§431:3-212.5 Redomestication of authorized insurers. (a) The certificate of authority, producer appointments and licenses, rates, and other items allowed by the commissioner, which are in existence at the time an insurer authorized to transact insurance business in this State transfers its corporate domicile to this or any other state by merger, consolidation, or any other lawful method shall continue in full force and effect upon such transfer if the insurer remains qualified to transact insurance business in this State. For purposes of this section, an insurer transferring its corporate domicile to this State remains qualified to transact insurance business in this State if it meets the organization and licensing requirements applicable to the same type of domestic insurer.

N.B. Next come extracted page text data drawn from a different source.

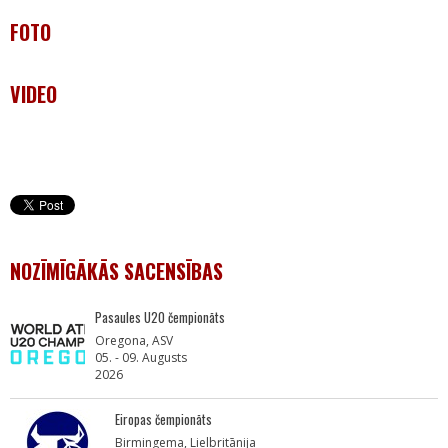
FOTO
VIDEO
NOZĪMĪGĀKĀS SACENSĪBAS
Pasaules U20 čempionāts
Oregona, ASV
05. - 09. Augusts
2026
Eiropas čempionāts
Birmingema, Lielbritānija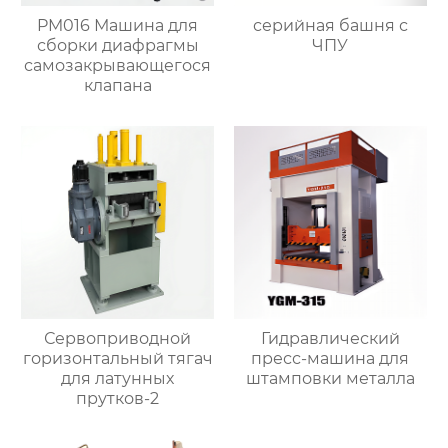
PM016 Машина для
серийная башня с
сборки диафрагмы
ЧПУ
самозакрывающегося
клапана
Сервоприводной
Гидравлический
горизонтальный тягач
пресс-машина для
для латунных
штамповки металла
прутков-2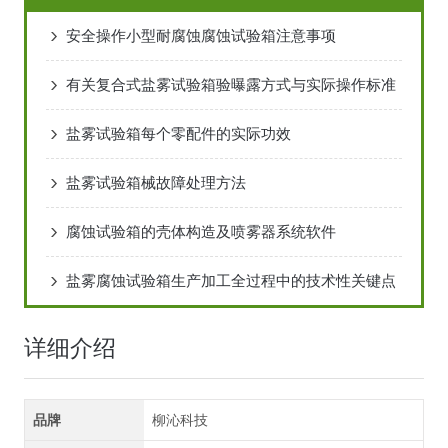
安全操作小型耐腐蚀腐蚀试验箱注意事项
有关复合式盐雾试验箱验曝露方式与实际操作标准
盐雾试验箱每个零配件的实际功效
盐雾试验箱械故障处理方法
腐蚀试验箱的壳体构造及喷雾器系统软件
盐雾腐蚀试验箱生产加工全过程中的技术性关键点
详细介绍
品牌
柳沁科技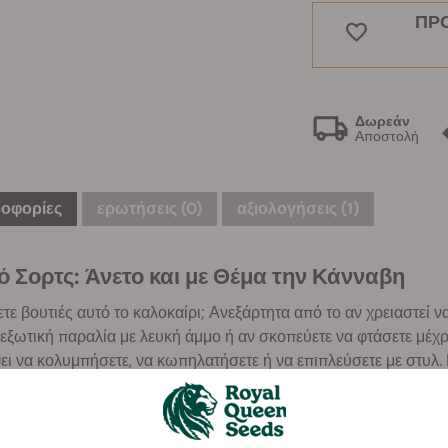
ΠΡ
Δωρεάν
Αποστολή
οφορίες
ερωτήσεις
(0)
αξιολογήσεις (1)
ό Σορτς: Άνετο και με Θέμα την Κάνναβη
τε βουτιές αυτό το καλοκαίρι; Ανεξάρτητα από το αν χρειαστεί να
εξωτική παραλία με λευκή άμμο ή αν σκοπεύετε να φτάσετε μέχρι
ψει να κολυμπήσετε, να κωπηλατήσετε ή να επιπλεύσετε με στ
έρα, το μαγιό σορτς της RQS είναι μαλακό στην αφή και στεγνών
περπάτημα βγαλμένο από το Baywatch. Φτάνει μέχρι τη μέση το
άρ.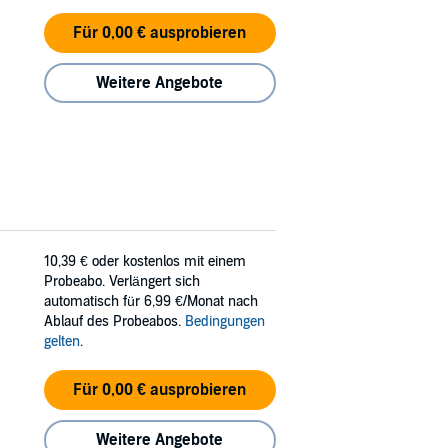
Für 0,00 € ausprobieren
Weitere Angebote
10,39 €
oder kostenlos mit einem
Probeabo. Verlängert sich
automatisch für 6,99 €/Monat nach
Ablauf des Probeabos.
Bedingungen
gelten
.
Für 0,00 € ausprobieren
Weitere Angebote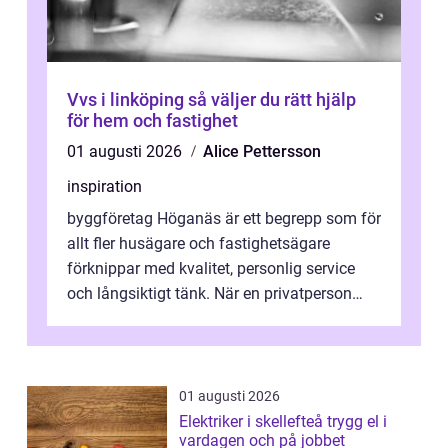
Vvs i linköping så väljer du rätt hjälp
för hem och fastighet
01 augusti 2026
Alice Pettersson
inspiration
byggföretag Höganäs är ett begrepp som för
allt fler husägare och fastighetsägare
förknippar med kvalitet, personlig service
och långsiktigt tänk. När en privatperson
eller fastighetsägare planerar en...
01 augusti 2026
Elektriker i skellefteå trygg el i
vardagen och på jobbet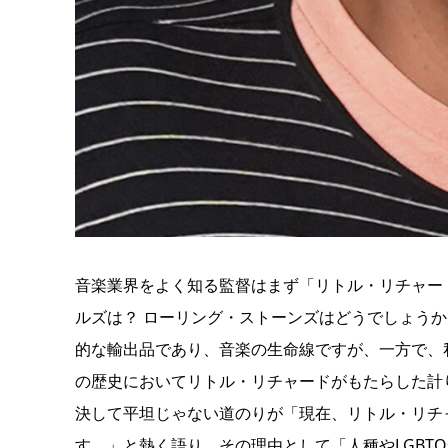
音楽業界をよく知る監督はまず「リトル・リチャー
ルズは？ ローリング・ストーンズはどうでしょう
的な輸出品であり、音楽の生命線ですが、一方で、
の歴史においてリトル・リチャードがもたらした計
決して平坦じゃない道のりが「現在、リトル・リチ
す。」と熱く語り、その理由として「人種やLGBT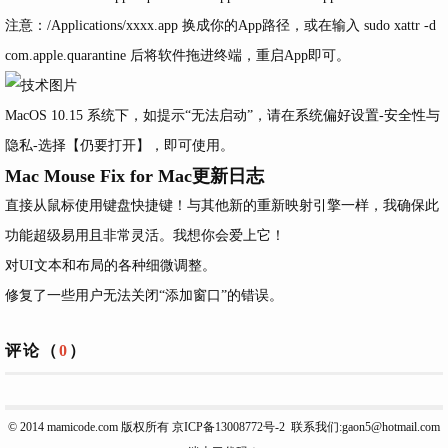
注意：/Applications/xxxx.app 换成你的App路径，或在输入 sudo xattr -d
com.apple.quarantine 后将软件拖进终端，重启App即可。
MacOS 10.15 系统下，如提示“无法启动”，请在系统偏好设置-安全性与
隐私-选择【仍要打开】，即可使用。
Mac Mouse Fix for Mac更新日志
直接从鼠标使用键盘快捷键！与其他新的重新映射引擎一样，我确保此
功能超级易用且非常灵活。我想你会爱上它！
对UI文本和布局的各种细微调整。
修复了一些用户无法关闭“添加窗口”的错误。
评论（
0
）
© 2014
mamicode.com
版权所有
京ICP备13008772号-2
联系我们:gaon5@hotmail.com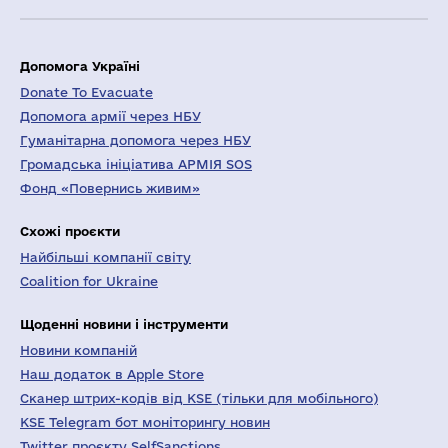
Допомога Україні
Donate To Evacuate
Допомога армії через НБУ
Гуманітарна допомога через НБУ
Громадська ініціатива АРМІЯ SOS
Фонд «Повернись живим»
Схожі проєкти
Найбільші компанії світу
Coalition for Ukraine
Щоденні новини і інструменти
Новини компаній
Наш додаток в Apple Store
Сканер штрих-кодів від KSE (тільки для мобільного)
KSE Telegram бот моніторингу новин
Twitter проєкту SelfSanctions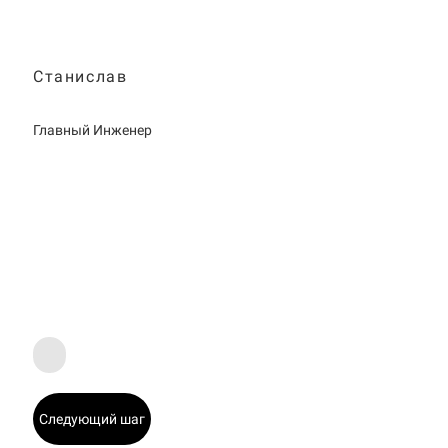
Станислав
Главный Инженер
Следующий шаг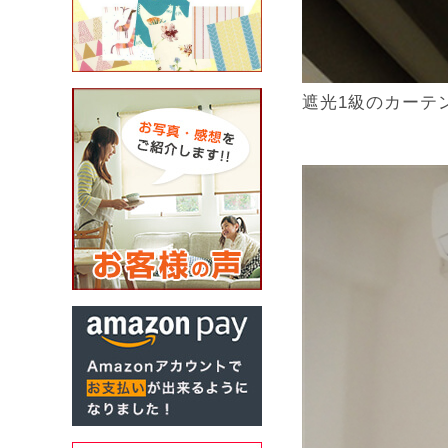
遮光1級のカーテ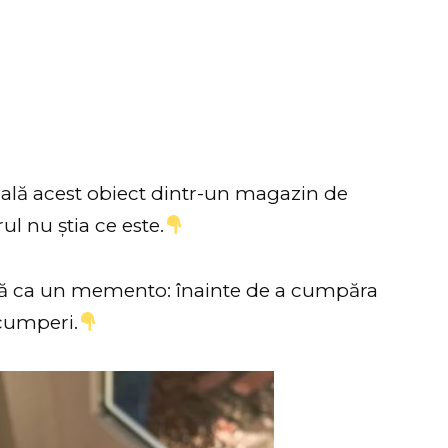
eală acest obiect dintr-un magazin de
ul nu știa ce este.
să ca un memento: înainte de a cumpăra
 cumperi.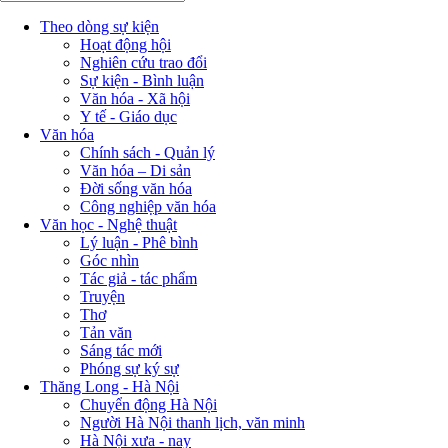
Theo dòng sự kiện
Hoạt động hội
Nghiên cứu trao đổi
Sự kiện - Bình luận
Văn hóa - Xã hội
Y tế - Giáo dục
Văn hóa
Chính sách - Quản lý
Văn hóa – Di sản
Đời sống văn hóa
Công nghiệp văn hóa
Văn học - Nghệ thuật
Lý luận - Phê bình
Góc nhìn
Tác giả - tác phẩm
Truyện
Thơ
Tản văn
Sáng tác mới
Phóng sự ký sự
Thăng Long - Hà Nội
Chuyển động Hà Nội
Người Hà Nội thanh lịch, văn minh
Hà Nội xưa - nay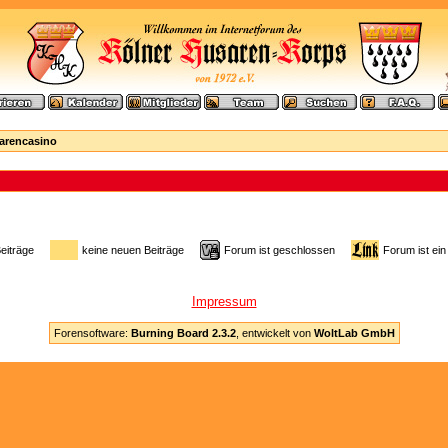
sarencasino
Beiträge
keine neuen Beiträge
Forum ist geschlossen
Forum ist ein
Impressum
Forensoftware:
Burning Board 2.3.2
, entwickelt von
WoltLab GmbH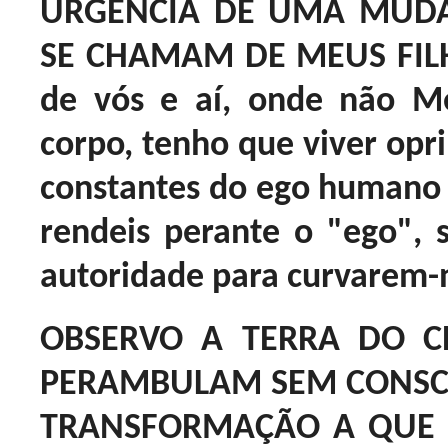
URGÊNCIA DE UMA MUDA
SE CHAMAM DE MEUS FILHO
de vós e aí, onde não 
corpo, tenho que viver opr
constantes do ego humano 
rendeis perante o "ego"
autoridade para curvarem-
OBSERVO A TERRA DO C
PERAMBULAM SEM CONSC
TRANSFORMAÇÃO A QUE 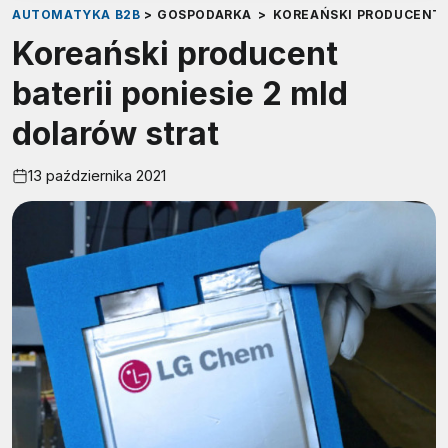
AUTOMATYKA B2B
>
GOSPODARKA
>
KOREAŃSKI PRODUCENT B
Koreański producent
baterii poniesie 2 mld
dolarów strat
13 października 2021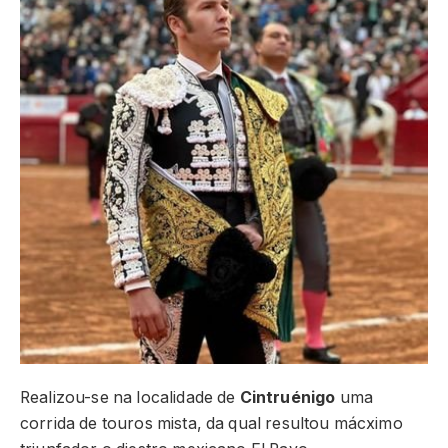
Realizou-se na localidade de
Cintruénigo
uma
corrida de touros mista, da qual resultou mácximo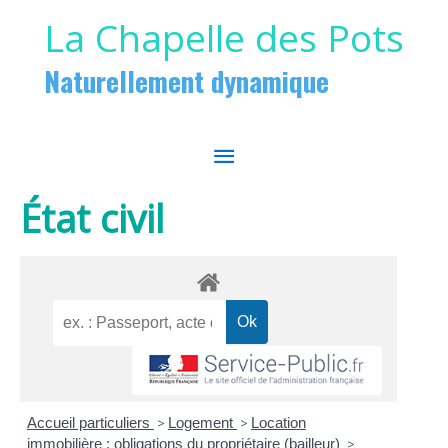
Aller au contenu
Aller au pied de page
La Chapelle des Pots
Naturellement dynamique
MENU
PRINCIPAL
État civil
Accueil particuliers
>
Logement
>
Location
immobilière : obligations du propriétaire (bailleur)
>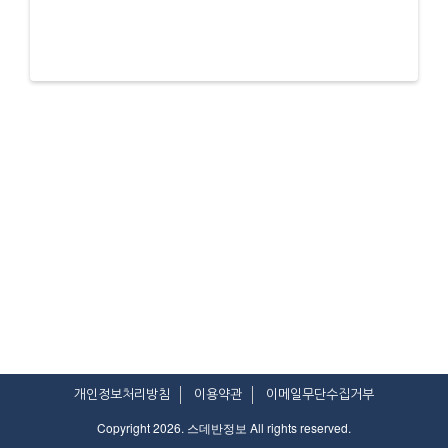
개인정보처리방침
이용약관
이메일무단수집거부
Copyright 2026. 스데반정보 All rights reserved.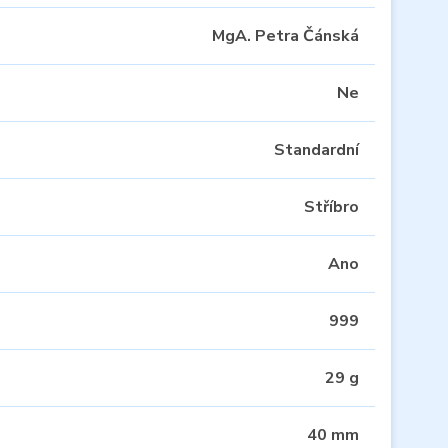
MgA. Petra Čánská
Ne
Standardní
Stříbro
Ano
999
29 g
40 mm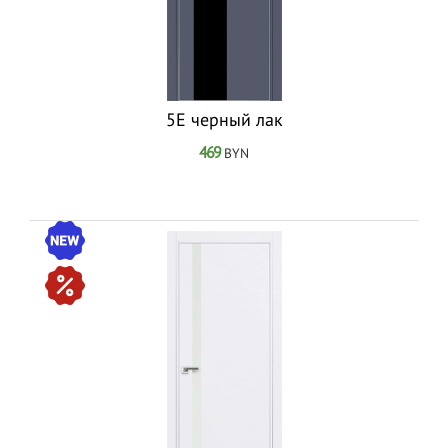
5Е черный лак
469
BYN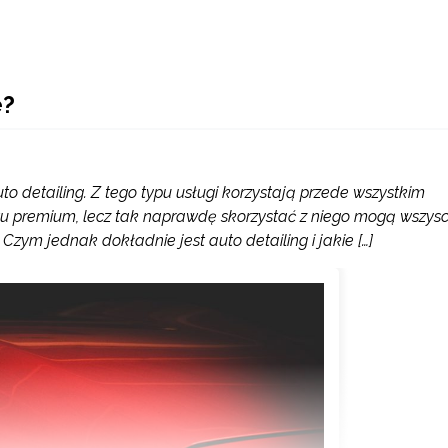
e?
o detailing. Z tego typu usługi korzystają przede wszystkim
tu premium, lecz tak naprawdę skorzystać z niego mogą wszysc
Czym jednak dokładnie jest auto detailing i jakie […]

All outstanding policies of a transferring insurer shall remain in full force and effect and need not be endorsed as to the new name of the company or its new location unless so ordered by the commissioner.
(b) Each transferring insurer shall file new policy forms on or before the effective date of the transfer, if such forms are required to be approved by the commissioner. The insurer may use existing policy forms with appropriate endorsements if permitted by the commissioner. Every transferring insurer shall notify the commissioner of the details of the proposed transfer and shall file promptly a Uniform Certificate of Authority Application for any resulting amendments to corporate documents filed or required to be filed with the commissioner.
(c) The commissioner may apply this section to any domestication occurring in another state by an authorized United States branch of an alien insurer. [L 1991, c 181, §1; am L 2002, c 155, §8; am L 2004, c 122, §9; am L 2017, c 152, §4]
Cross References
Redomestication--captive insurers, see §§431:19-102.3 and 431:19-102.4.